1

I believe this is a loop and gregexpr() issue. I'm trying to extract/export multi-line text from i number of standardized instances within i number of standardized .txt forms into a data frame where each instance is a separate row. So far, I can successfully extract the string data (though the algorithm extracts a little more than the stated gregexpr() parameters) but can only export as .txt as a lump sum of text.

  1. How can I create a data frame of the extracted txt-files' text where each instance of multi-line text has its own row? (Once the data is in a data.frame format, I know how to export as xlsx from there.)
  2. How can I extract only the data from the parameters I have set?

With help (particularly from Ben from the comments of this post), here is what I have so far:

# Txt Data Format
txt 1 <-
"A. The First:  abcdefg hijklmnop qrstuv wxyz. B. The Second: abcdefg hijklmnop qrstuv wxyz.
    abcdefg hijklmnop qrstuv wxyz. abcdefg hijklmnop qrstuv wxyz abcdefg hijklmnop qrstuv wxyz.
 C. The Third:  abcdefg hijklmnop qrstuv wxyz. D. The Fourth: abcdefg hijklmnop qrstuv wxyz.
    abcdefg hijklmnop qrstuv wxyz. abcdefg hijklmnop qrstuv wxyz abcdefg hijklmnop qrstuv wxyz.
 A. The First:  abcdefg hijklmnop qrstuv wxyz. B. The Second: abcdefg hijklmnop qrstuv wxyz.
    abcdefg hijklmnop qrstuv wxyz. abcdefg hijklmnop qrstuv wxyz abcdefg hijklmnop qrstuv wxyz.
 C. The Third:  abcdefg hijklmnop qrstuv wxyz. D. The Fourth: abcdefg hijklmnop qrstuv wxyz."
    abcdefg hijklmnop qrstuv wxyz. abcdefg hijklmnop qrstuv wxyz abcdefg hijklmnop qrstuv wxyz.

txt 2 <-
"A. The First:  abcdefg hijklmnop qrstuv wxyz. B. The Second: abcdefg hijklmnop qrstuv wxyz.
    abcdefg hijklmnop qrstuv wxyz. abcdefg hijklmnop qrstuv wxyz abcdefg hijklmnop qrstuv wxyz.
 C. The Third:  abcdefg hijklmnop qrstuv wxyz. D. The Fourth: abcdefg hijklmnop qrstuv wxyz.
    abcdefg hijklmnop qrstuv wxyz. abcdefg hijklmnop qrstuv wxyz abcdefg hijklmnop qrstuv wxyz.
 A. The First:  abcdefg hijklmnop qrstuv wxyz. B. The Second: abcdefg hijklmnop qrstuv wxyz.
    abcdefg hijklmnop qrstuv wxyz. abcdefg hijklmnop qrstuv wxyz abcdefg hijklmnop qrstuv wxyz.
 C. The Third:  abcdefg hijklmnop qrstuv wxyz. D. The Fourth: abcdefg hijklmnop qrstuv wxyz."
    abcdefg hijklmnop qrstuv wxyz. abcdefg hijklmnop qrstuv wxyz abcdefg hijklmnop qrstuv wxyz.
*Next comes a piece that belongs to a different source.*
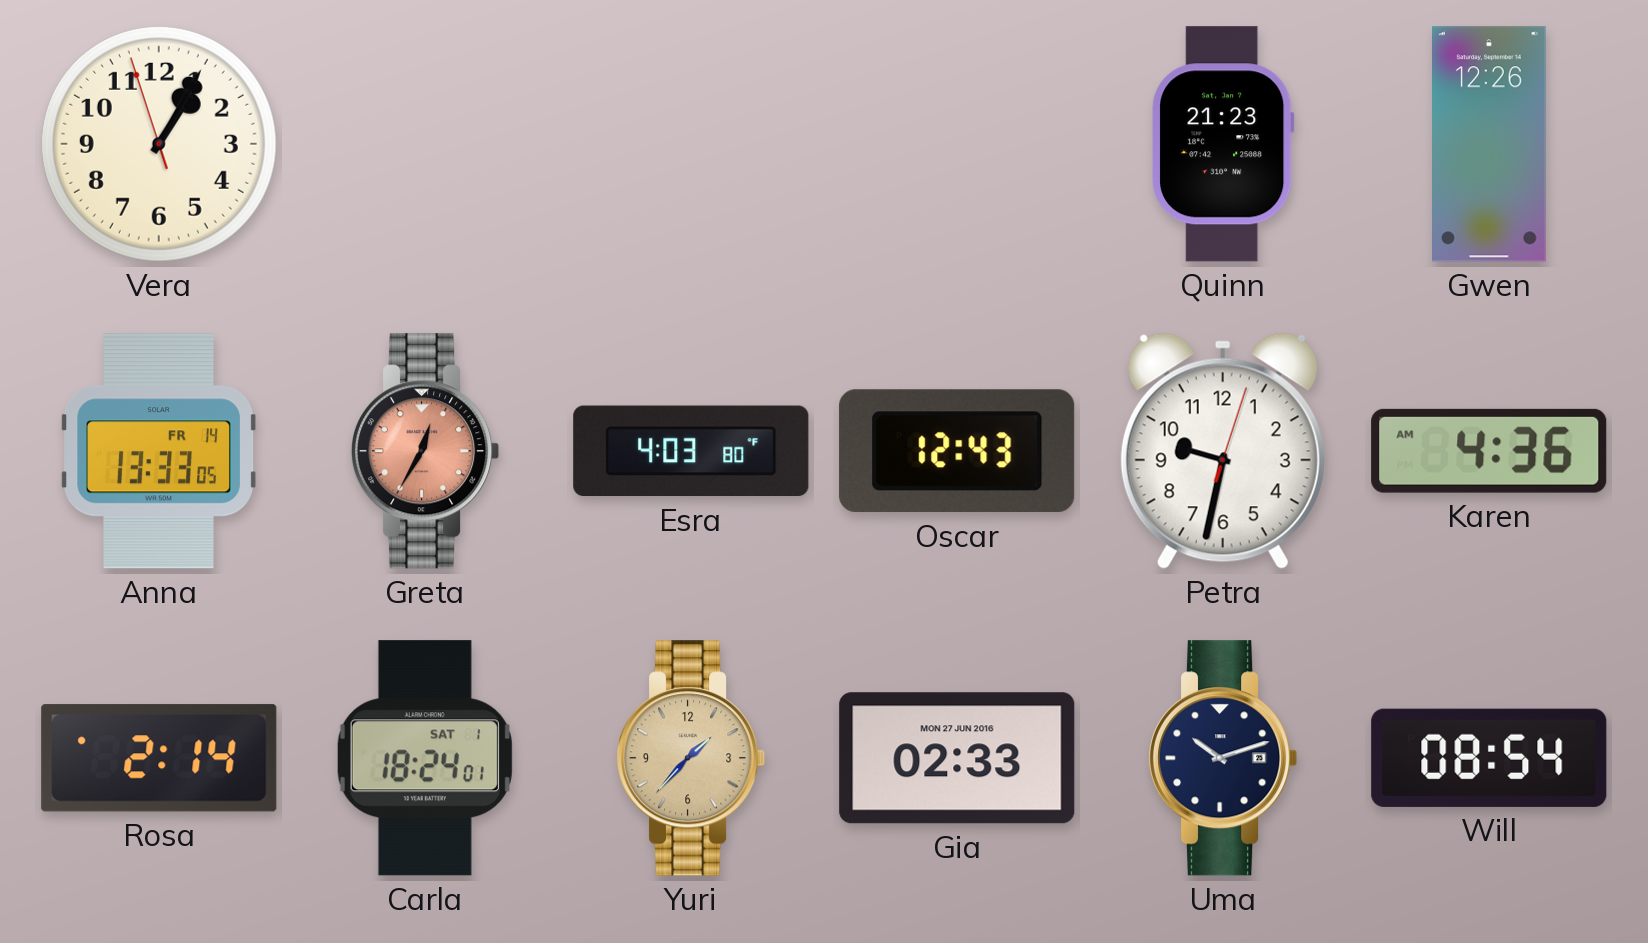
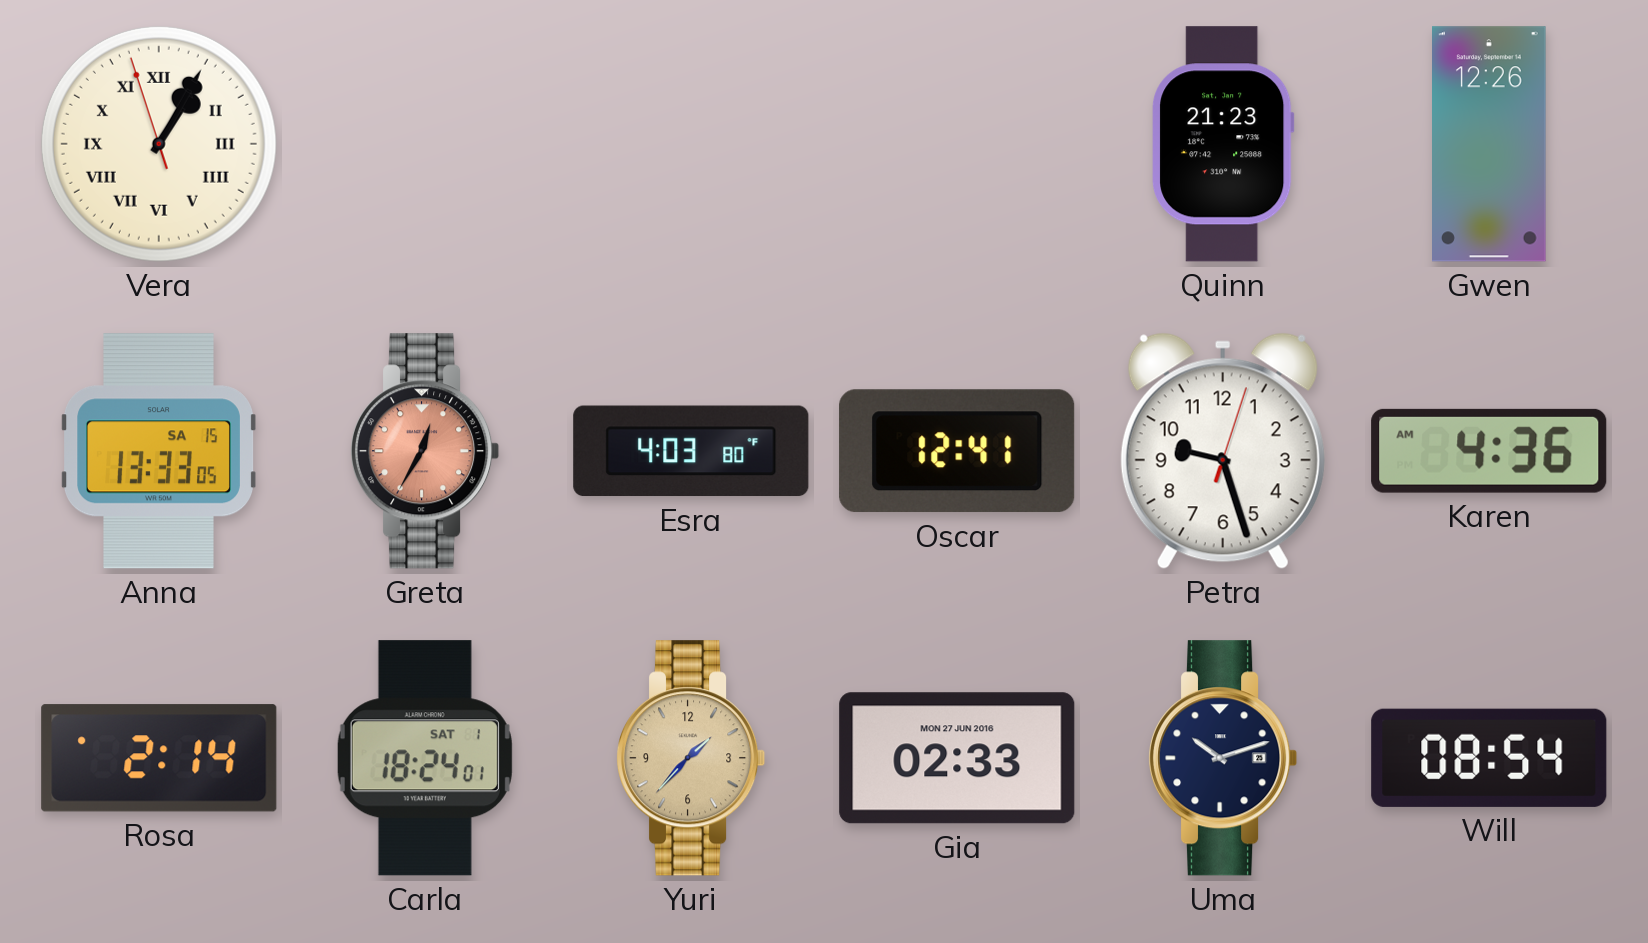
Vera numerals: Arabic -> Roman
Anna date: FR 14 -> SA 15
Oscar: 12:43 -> 12:41
Petra: 9:32 -> 9:27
#################################
# Directory and Text Extraction #
#################################

dest <- "C:/~"
docs_text <- list.files(path = dest, pattern = "txt",  full.names = TRUE)

## Assumes that all the content I want to extract is between "A." and "C." in 
## the text while ignoring "C." and "D." content.

docs_list <- list.files(path = dest, pattern = "txt",  full.names = TRUE)
docs_doc <- lapply(docs_list, function(i) {
  j <- paste0(scan(i, what = character()), collapse = " ")
  regmatches(j, gregexpr("(?<=A. The First).*?(?=C. The Third)", j, perl=TRUE))
})

lapply(1:length(docs_doc),  function(i) write.table(docs_doc[i], file=paste(docs_list[i], " ", 
" ", sep="."), quote = FALSE, row.names = FALSE, col.names = FALSE, eol = " " ))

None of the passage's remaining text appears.